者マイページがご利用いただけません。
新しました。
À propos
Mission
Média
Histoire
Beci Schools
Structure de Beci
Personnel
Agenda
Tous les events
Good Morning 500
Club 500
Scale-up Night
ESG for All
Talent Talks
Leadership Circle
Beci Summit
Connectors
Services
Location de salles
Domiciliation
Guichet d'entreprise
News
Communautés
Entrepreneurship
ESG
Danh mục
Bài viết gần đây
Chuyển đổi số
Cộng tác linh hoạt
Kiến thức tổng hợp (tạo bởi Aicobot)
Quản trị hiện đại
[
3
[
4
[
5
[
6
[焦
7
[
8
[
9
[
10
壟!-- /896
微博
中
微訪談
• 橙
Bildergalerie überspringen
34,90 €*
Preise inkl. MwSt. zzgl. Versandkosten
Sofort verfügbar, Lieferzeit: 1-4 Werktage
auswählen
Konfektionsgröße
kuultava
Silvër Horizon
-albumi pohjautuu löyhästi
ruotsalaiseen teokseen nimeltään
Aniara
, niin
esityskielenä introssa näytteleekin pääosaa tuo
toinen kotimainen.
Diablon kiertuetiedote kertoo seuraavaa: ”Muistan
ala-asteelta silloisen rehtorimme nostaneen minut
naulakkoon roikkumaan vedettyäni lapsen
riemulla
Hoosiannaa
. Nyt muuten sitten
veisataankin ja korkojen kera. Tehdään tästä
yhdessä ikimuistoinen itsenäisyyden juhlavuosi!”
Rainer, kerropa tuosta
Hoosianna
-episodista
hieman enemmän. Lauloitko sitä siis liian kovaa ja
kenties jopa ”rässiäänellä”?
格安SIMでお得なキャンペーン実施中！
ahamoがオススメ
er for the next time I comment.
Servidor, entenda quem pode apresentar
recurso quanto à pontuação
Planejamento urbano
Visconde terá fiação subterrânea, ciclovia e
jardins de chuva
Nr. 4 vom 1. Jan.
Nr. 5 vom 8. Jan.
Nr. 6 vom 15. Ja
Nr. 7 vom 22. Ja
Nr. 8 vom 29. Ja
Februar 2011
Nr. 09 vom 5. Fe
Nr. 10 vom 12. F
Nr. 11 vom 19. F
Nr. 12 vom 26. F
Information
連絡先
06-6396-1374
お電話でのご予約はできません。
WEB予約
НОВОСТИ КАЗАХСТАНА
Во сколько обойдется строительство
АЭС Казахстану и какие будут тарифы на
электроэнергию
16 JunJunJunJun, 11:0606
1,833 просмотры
━━━━━━━━━━━━━━━━━━━━━━━━━━━━━━
• TASK DETAILS
Only the span from the line with "Nr. 4 vom 1. Jan." through the final line of the records goes in the output, each line unchanged.

• ANSWER SPACE
Nr. 4 vom 1. Jan.
Nr. 5 vom 8. Jan.
Nr. 6 vom 15. Ja
Nr. 7 vom 22. Ja
Nr. 8 vom 29. Ja
Februar 2011
Nr. 09 vom 5. Fe
Nr. 10 vom 12. F
Nr. 11 vom 19. F
Nr. 12 vom 26. F
Information
連絡先
06-6396-1374
お電話でのご予約はできません。
WEB予約
НОВОСТИ КАЗАХСТАНА
Во сколько обойдется строительство
АЭС Казахстану и какие будут тарифы на
электроэнергию
16 JunJunJunJun, 11:0606
1,833 просмотры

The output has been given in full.